From this, most characters seem to have pretty average speech when referring to other characters, although from my knowledge of the show, this is probably because characters alternate between saying positive and negative things towards others (rather than consistently using neutral words). The main points of interest are speaker-referent combinations with exceptionally positive speech (e.g. Ryan to Jim, Michael to Kelly, Andy to Kevin), which reminds me that a weakness of this kind of simple sentiment analysis is that it doesn’t detect sarcasm. Speaker-referent pairs with extremely negative speech make more apparent sense to viewers: Dwight to Kelly, Oscar to Angela, and of course, Michael to Toby.

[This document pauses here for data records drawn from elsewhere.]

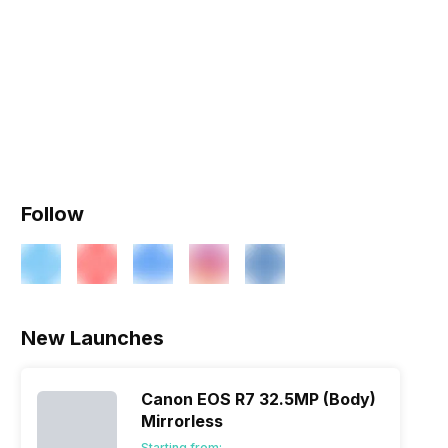
Follow
New Launches
Canon EOS R7 32.5MP (Body)
Mirrorless
Starting from: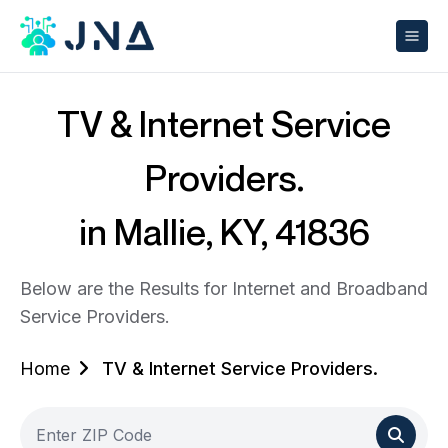
TV & Internet Service
Providers.
in Mallie, KY, 41836
Below are the Results for Internet and Broadband
Service Providers.
Home
TV & Internet Service Providers.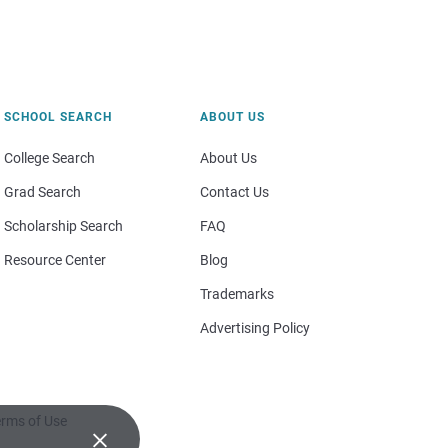
SCHOOL SEARCH
ABOUT US
College Search
About Us
Grad Search
Contact Us
Scholarship Search
FAQ
Resource Center
Blog
Trademarks
Advertising Policy
rms of Use
×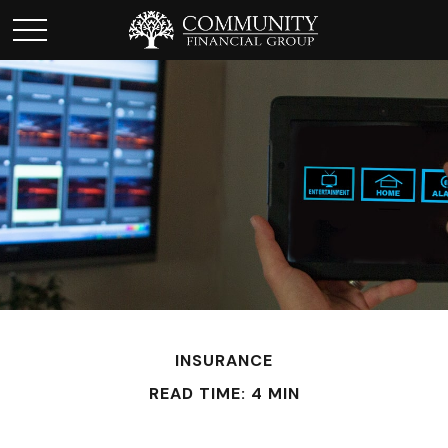
INSURANCE
READ TIME: 4 MIN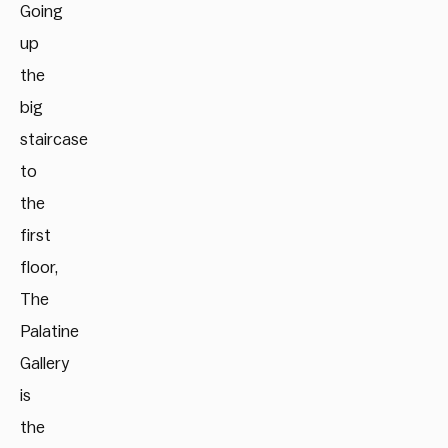
Going
up
the
big
staircase
to
the
first
floor,
The
Palatine
Gallery
is
the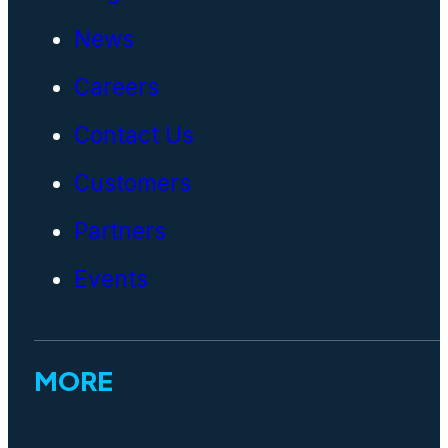
News
Careers
Contact Us
Customers
Partners
Events
MORE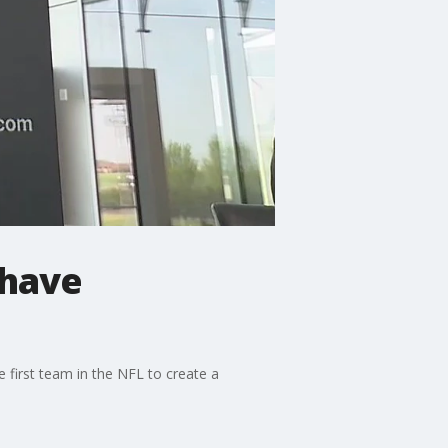
 have
 first team in the NFL to create a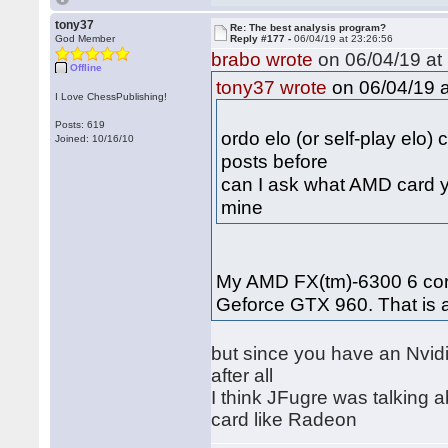
tony37
Re: The best analysis program?
God Member
Reply #177 -
06/04/19 at 23:26:56
brabo wrote
on 06/04/19 at 
Offline
on 06/04/19 a
tony37 wrote
I Love ChessPublishing!
Posts: 619
ordo elo (or self-play elo)
Joined: 10/16/10
posts before
can I ask what AMD card y
mine
My AMD FX(tm)-6300 6 core
Geforce GTX 960. That is
but since you have an Nvidi
after all
I think JFugre was talking
card like Radeon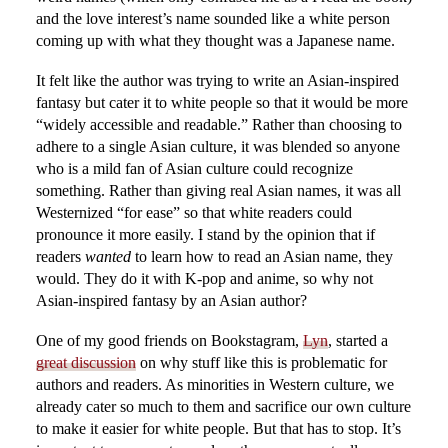
and the love interest’s name sounded like a white person
coming up with what they thought was a Japanese name.
It felt like the author was trying to write an Asian-inspired
fantasy but cater it to white people so that it would be more
“widely accessible and readable.” Rather than choosing to
adhere to a single Asian culture, it was blended so anyone
who is a mild fan of Asian culture could recognize
something. Rather than giving real Asian names, it was all
Westernized “for ease” so that white readers could
pronounce it more easily. I stand by the opinion that if
readers
wanted
to learn how to read an Asian name, they
would. They do it with K-pop and anime, so why not
Asian-inspired fantasy by an Asian author?
One of my good friends on Bookstagram,
Lyn
, started a
great discussion
on why stuff like this is problematic for
authors and readers. As minorities in Western culture, we
already cater so much to them and sacrifice our own culture
to make it easier for white people. But that has to stop. It’s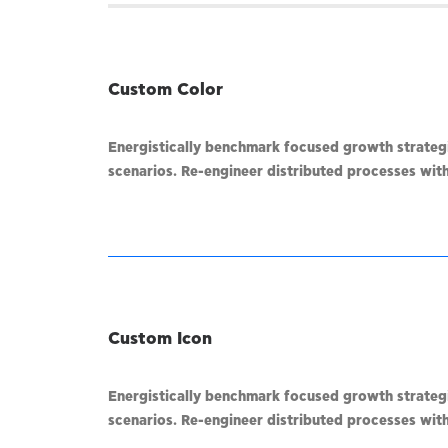
Custom Color
Energistically benchmark focused growth strategie
scenarios. Re-engineer distributed processes witho
Custom Icon
Energistically benchmark focused growth strategie
scenarios. Re-engineer distributed processes witho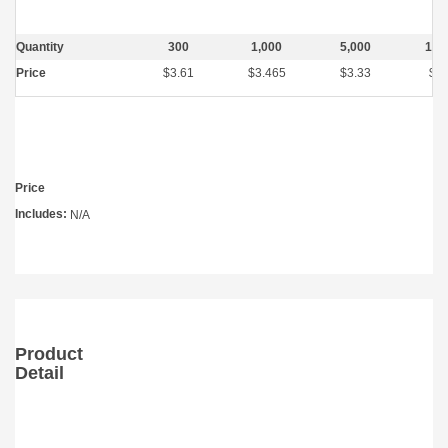
Quantity
300
1,000
5,000
10,
Price
$3.61
$3.465
$3.33
$2.
Price
Includes:
N/A
Product
Detail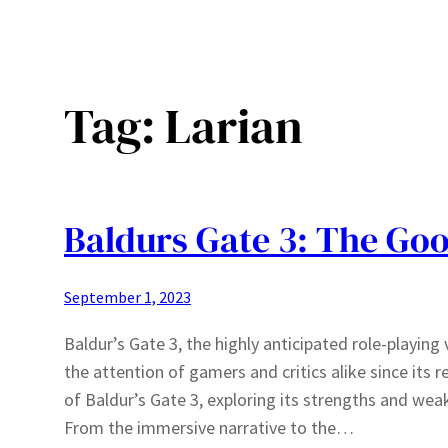
Tag:
Larian
Baldurs Gate 3: The Goo
September 1, 2023
Baldur’s Gate 3, the highly anticipated role-playin
the attention of gamers and critics alike since its re
of Baldur’s Gate 3, exploring its strengths and wea
From the immersive narrative to the…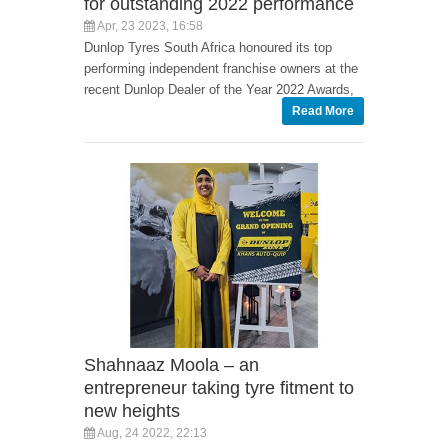
for outstanding 2022 performance
Apr, 23 2023, 16:58
Dunlop Tyres South Africa honoured its top
performing independent franchise owners at the
recent Dunlop Dealer of the Year 2022 Awards,
Read More
Shahnaaz Moola – an
entrepreneur taking tyre fitment to
new heights
Aug, 24 2022, 22:13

We can get a simpler view of this analysis by collapsing the utterances across speakers, and simply show for each character as a referent, the sentiment of speech about them from all speakers.

# Plot
sentiment %>% 
    group_by(referent) %>% 
    mutate(M = mean(sentiment)) %>% 
    ggplot(aes(x = sentiment, y = fct_reorder(referent, M), 
               fill = referent)) +
    geom_density_ridges() +
    geom_vline(xintercept = 0, linetype = "dashed") +
    scale_fill_viridis_d(guide = FALSE) +
    scale_x_continuous(breaks = seq(-10, 15, by = 5), 
                       minor_breaks = seq(-10, 16, by = 1), 
                       limits = c(-10, 16)) +
    theme_minimal() +
    labs(y = "Referent", x = "Sentiment", 
         title = "The Office favorites",
         subtitle = "Average sentiments of 
         utterances involving main characters")

Note who is at the bottom. Oh Toby, why are you the way that you are?

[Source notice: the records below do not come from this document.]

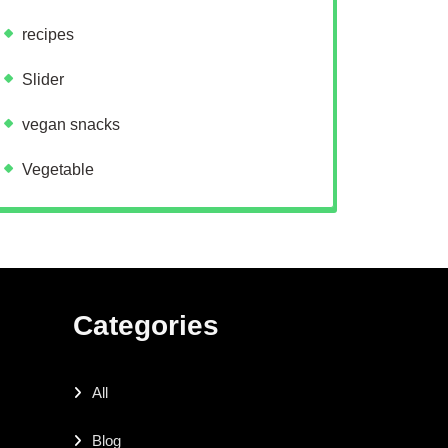
recipes
Slider
vegan snacks
Vegetable
Categories
All
Blog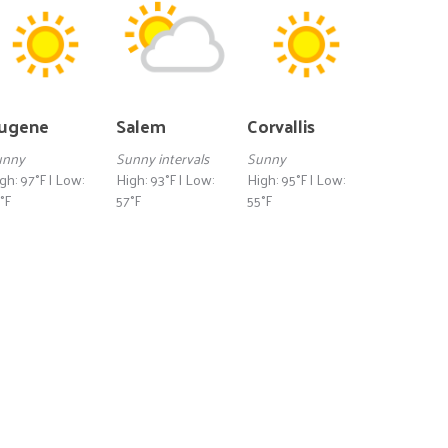
ugene
Salem
Corvallis
unny
Sunny intervals
Sunny
gh: 97°F | Low:
High: 93°F | Low:
High: 95°F | Low:
°F
57°F
55°F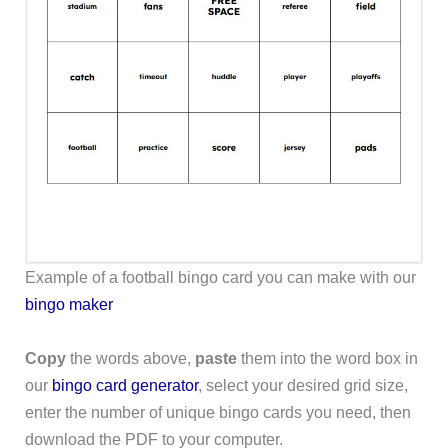
Example of a football bingo card you can make with our
bingo maker
Copy
the words above,
paste
them into the word box in
our
bingo card generator
, select your desired grid size,
enter the number of unique bingo cards you need, then
download the PDF to your computer.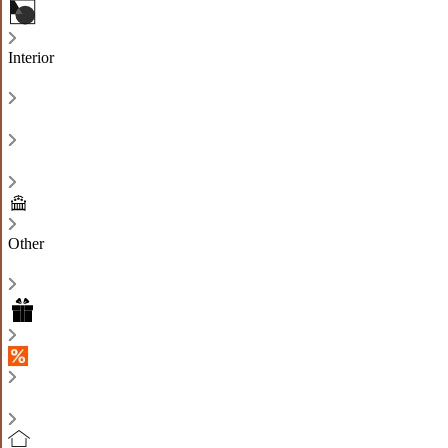
Interior
Other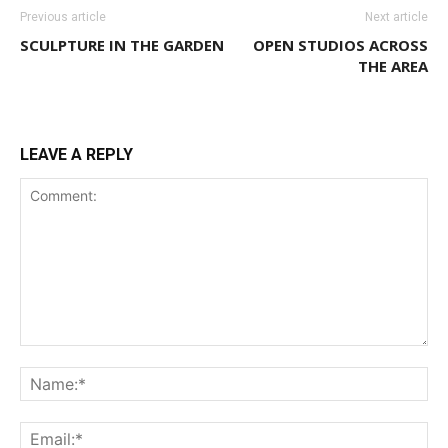
Previous article
Next article
SCULPTURE IN THE GARDEN
OPEN STUDIOS ACROSS
THE AREA
LEAVE A REPLY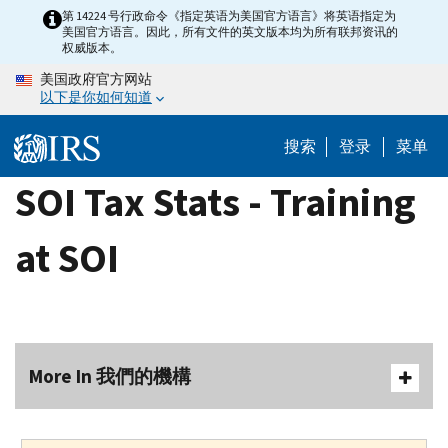
Skip
第 14224 号行政命令《指定英语为美国官方语言》将英语指定为
美国官方语言。因此，所有文件的英文版本均为所有联邦资讯的
to
权威版本。
main
美国政府官方网站
content
以下是你如何知道
搜索
登录
菜单
SOI Tax Stats - Training
at SOI
More In 我們的機構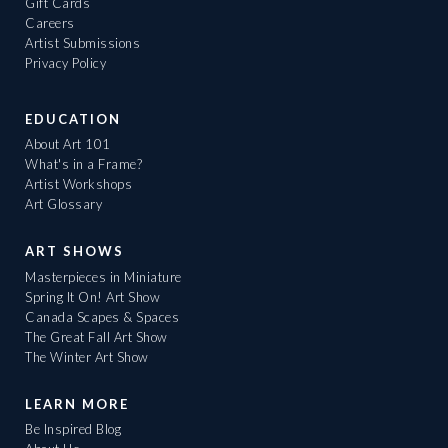
Gift Cards
Careers
Artist Submissions
Privacy Policy
EDUCATION
About Art 101
What's in a Frame?
Artist Workshops
Art Glossary
ART SHOWS
Masterpieces in Miniature
Spring It On! Art Show
Canada Scapes & Spaces
The Great Fall Art Show
The Winter Art Show
LEARN MORE
Be Inspired Blog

  1. It’s pretty widely acknowledged that the show’s quality declined over time, and I do find later seasons (without Michael) to be kind of a slog. But one indicator of this I’ve realized in rewatching The Office is that most of the most quotable lines are heavily concentrated in the first couple of seasons! The writers peaked early with the memorable dialogue.

  2. Since only a few character-referent combinations had a high number of mentions, I visualized log(mentions), to allow greater discriminability between values in the lower end of the scale.

  3. The majority of each character’s words are not contained in the corpus, and can be considered “neutral” (a rating of zero).